Ora bem, para a moral vitoriana era suspeita a ligação de um homem e de uma mulher quando se encontravam escondidos do mundo. A Nova Gente, e porventura os seus consumidores, são gente de moral ainda mais afunilada: qualquer homem e qualquer mulher que se encontrem, mesmo em público, têm provavelmente uma relação amorosa. A revista apresenta, ainda, outra prova cristalina de uma ligação entre uma das solteiras e o (falso) homem casado: ele até ajuda a cuidar do filho pequeno dela. Num país em que, segundo um relatório do INE de 2010, apenas 6% da prestação de cuidados a menores dentro da família é feita por homens, vê-se logo que nenhum homem ajuda com uma criança se não tiver segundas intenções para com a sua mãe.

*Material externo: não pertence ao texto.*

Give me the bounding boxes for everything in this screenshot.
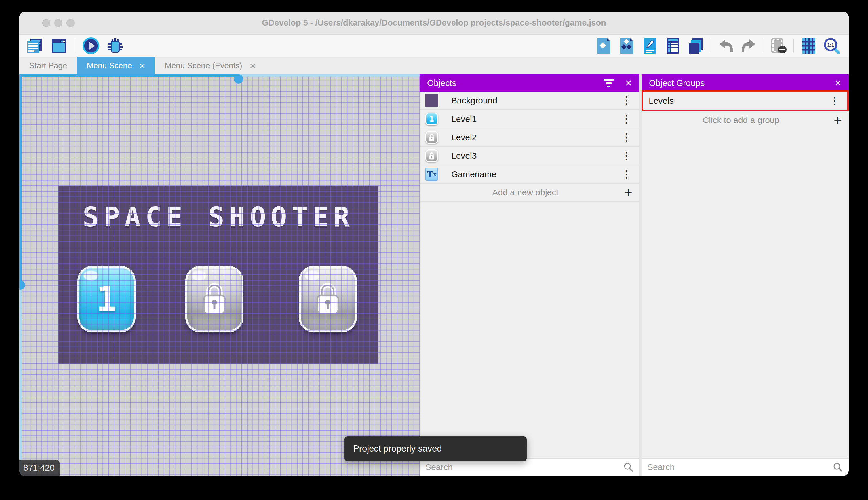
maximize-window-button[interactable] <box>67 19 74 27</box>
objects-panel-title: Objects <box>427 78 456 88</box>
toolbar-divider <box>794 39 794 53</box>
cursor-coordinates: 871;420 <box>19 460 60 476</box>
scene-window-glyph <box>51 38 67 54</box>
minimize-window-button[interactable] <box>55 19 62 27</box>
search-icon <box>623 462 633 472</box>
kebab-menu-icon[interactable]: ⋮ <box>619 114 634 124</box>
undo-glyph <box>718 38 733 53</box>
level1-number: 1 <box>80 268 133 330</box>
zoom-1-1-icon[interactable]: 1:1 <box>823 37 840 54</box>
object-groups-panel-title: Object Groups <box>649 78 705 88</box>
group-row-levels-highlighted[interactable]: Levels ⋮ <box>642 90 849 111</box>
undo-icon[interactable] <box>717 37 734 54</box>
mask-glyph <box>771 37 787 54</box>
object-name: Background <box>451 95 497 105</box>
kebab-menu-icon[interactable]: ⋮ <box>827 95 842 106</box>
horizontal-scrollbar-knob[interactable] <box>234 74 243 83</box>
toolbar-divider <box>74 39 75 53</box>
title-bar: GDevelop 5 - /Users/dkarakay/Documents/G… <box>19 12 849 35</box>
add-object-button[interactable]: Add a new object + <box>420 184 639 202</box>
level3-instance[interactable] <box>299 266 357 332</box>
object-groups-empty-space <box>642 129 849 458</box>
search-icon <box>833 462 843 472</box>
tab-start-page[interactable]: Start Page <box>19 57 77 74</box>
add-group-button[interactable]: Click to add a group + <box>642 111 849 129</box>
add-group-label: Click to add a group <box>648 115 834 125</box>
scene-canvas[interactable]: SPACE SHOOTER 1 <box>19 74 420 476</box>
text-object-icon: Tx <box>425 168 438 181</box>
debug-icon[interactable] <box>107 37 124 54</box>
toolbar: 1:1 <box>19 35 849 57</box>
level1-instance[interactable]: 1 <box>78 266 136 332</box>
instances-list-icon[interactable] <box>665 37 681 54</box>
locked-button-icon <box>425 149 438 162</box>
object-row-gamename[interactable]: Tx Gamename ⋮ <box>420 165 639 184</box>
kebab-menu-icon[interactable]: ⋮ <box>619 151 634 161</box>
gdevelop-window: GDevelop 5 - /Users/dkarakay/Documents/G… <box>19 12 849 476</box>
tab-label: Menu Scene (Events) <box>165 61 242 70</box>
locked-button-icon <box>425 131 438 144</box>
properties-icon[interactable] <box>642 37 658 54</box>
lock-icon <box>428 151 435 160</box>
scene-editor-icon[interactable] <box>50 37 67 54</box>
traffic-lights <box>42 19 74 27</box>
main-area: SPACE SHOOTER 1 <box>19 74 849 476</box>
objects-search-input[interactable] <box>425 462 623 472</box>
tab-menu-scene[interactable]: Menu Scene × <box>77 57 155 74</box>
object-row-background[interactable]: Background ⋮ <box>420 92 639 110</box>
horizontal-scrollbar[interactable] <box>19 74 420 77</box>
tab-label: Menu Scene <box>86 61 132 70</box>
zoom-glyph: 1:1 <box>824 38 840 54</box>
object-groups-search-bar <box>642 458 849 476</box>
grid-icon[interactable] <box>800 37 817 54</box>
object-page-glyph <box>597 37 611 54</box>
filter-icon[interactable] <box>603 79 614 87</box>
scene-title-text[interactable]: SPACE SHOOTER <box>58 201 378 233</box>
object-row-level3[interactable]: Level3 ⋮ <box>420 147 639 165</box>
level1-button-icon: 1 <box>425 113 438 125</box>
objects-panel-header: Objects × <box>420 74 639 92</box>
close-panel-icon[interactable]: × <box>625 78 632 88</box>
scene-window-rect: SPACE SHOOTER 1 <box>58 186 378 364</box>
group-name: Levels <box>649 96 674 106</box>
add-object-label: Add a new object <box>426 188 624 197</box>
redo-icon[interactable] <box>740 37 757 54</box>
object-name: Level3 <box>451 151 477 161</box>
object-name: Level1 <box>451 114 477 124</box>
close-window-button[interactable] <box>42 19 50 27</box>
vertical-scrollbar-track <box>19 74 22 285</box>
level2-instance[interactable] <box>185 266 244 332</box>
tab-close-icon[interactable]: × <box>250 61 256 70</box>
play-icon[interactable] <box>83 37 99 54</box>
kebab-menu-icon[interactable]: ⋮ <box>619 132 634 143</box>
tab-close-icon[interactable]: × <box>140 61 145 70</box>
kebab-menu-icon[interactable]: ⋮ <box>619 95 634 106</box>
tab-menu-scene-events[interactable]: Menu Scene (Events) × <box>155 57 265 74</box>
object-groups-search-input[interactable] <box>647 462 833 472</box>
window-title: GDevelop 5 - /Users/dkarakay/Documents/G… <box>19 12 849 34</box>
vertical-scrollbar[interactable] <box>19 74 22 476</box>
object-name: Gamename <box>451 169 496 179</box>
plus-icon: + <box>834 113 842 127</box>
horizontal-scrollbar-track <box>19 74 239 77</box>
object-groups-editor-icon[interactable] <box>619 37 635 54</box>
svg-text:1:1: 1:1 <box>827 43 834 47</box>
properties-glyph <box>643 37 656 54</box>
background-swatch-icon <box>425 94 438 107</box>
kebab-menu-icon[interactable]: ⋮ <box>619 169 634 180</box>
tab-label: Start Page <box>29 61 67 70</box>
object-row-level2[interactable]: Level2 ⋮ <box>420 128 639 147</box>
toggle-instances-mask-icon[interactable] <box>771 37 787 54</box>
object-groups-panel: Object Groups × Levels ⋮ Click to add a … <box>639 74 849 476</box>
vertical-scrollbar-knob[interactable] <box>19 281 25 290</box>
objects-editor-icon[interactable] <box>596 37 612 54</box>
redo-glyph <box>741 38 756 53</box>
grid-glyph <box>801 37 816 54</box>
objects-panel-empty-space <box>420 202 639 458</box>
project-manager-icon[interactable] <box>26 37 43 54</box>
object-groups-glyph <box>620 37 634 54</box>
layers-icon[interactable] <box>688 37 704 54</box>
close-panel-icon[interactable]: × <box>835 78 841 88</box>
object-row-level1[interactable]: 1 Level1 ⋮ <box>420 110 639 128</box>
play-glyph <box>83 37 99 55</box>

As más notícias são estas: a Nova Gente, mesmo com uma mentira, fez um auto-retrato de um país machista, controleiro, onde os homens mantêm as crianças à distância (mesmo, ou sobretudo, as suas) e era o que faltava mudarem uma fralda, as mulheres respeitáveis não andam acompanhadas de homens (razão tem o Islão ao afirmar que, quando um homem e uma mulher se encontram, lá estará também um terceiro interveniente, o diabo himself), e que torna os britânicos de fins de oitocentos uns permissivos quase depravados.

As boas notícias? Estamos mesmo no ponto para algum argumentista ou escritor nos vir satirizar (e ao nosso pequeno mundo), qual Oscar Wilde.